Chile wrestles with religion and impunity
In Chile, the bishops and cardinals are genuine social authorities and are accorded special respect, though that social standing has been damaged in the scandal. The priesthood defends its application of ecclesiastical justice, separate from and in some ways "above" the civil code, due to the fact that "it is older than the Chilean state."
The Public Ministry, or attorney general's office, named special prosecutor Xavier Armendáriz to take over the Karamadi case, now that it has found its way into the Chilean civil system.
"The law will not show favoritism. The office of the accused will not influence this investigation," Armendáriz stated.
Of course, the fact that the prosecutor made the disclaimer is evidence that Chileans expect the opposite. Most people believe that priests - especially one of the most powerful - are not just like any other normal, average citizen and likely won't face the same penalties as an average citizen. If the media and the public do not follow this case closely and keep the pressure on, there is no guarantee of sanctions.

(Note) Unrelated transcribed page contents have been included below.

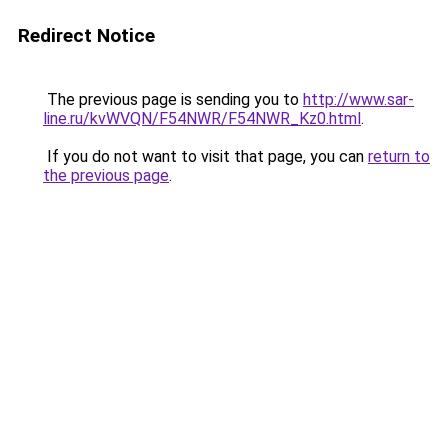
Redirect Notice
The previous page is sending you to
http://www.sar-
line.ru/kvWVQN/F54NWR/F54NWR_Kz0.html
.
If you do not want to visit that page, you can
return to
the previous page
.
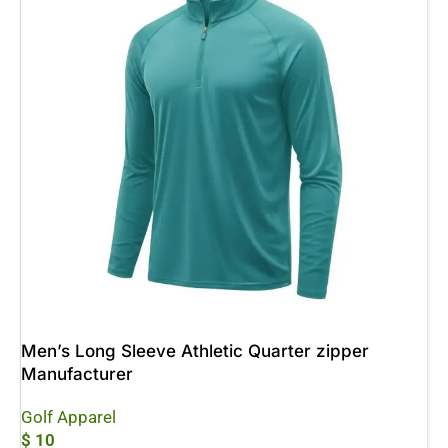
Men’s Long Sleeve Athletic Quarter zipper
Manufacturer
Golf Apparel
$
10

Deputies, senators, and well-known politicians have come forward to defend the principle of "innocent until proven guilty". The public, however, condemned Karadima the moment they saw the tears of James Hamilton, this presitigious doctor and father of a prosperous family, revealing on camera in lurid detail the abuses he suffered at 17 years of age.
Cardinal Erráruriz, ashamed of his decision to ignore the case five years ago, said only, "I had no evidence with which to pursue an investigation at the time."
The victims meanwhile complain that no one in the Catholic Church listened to their stories, much less believed them - that is, until the press took their stories public.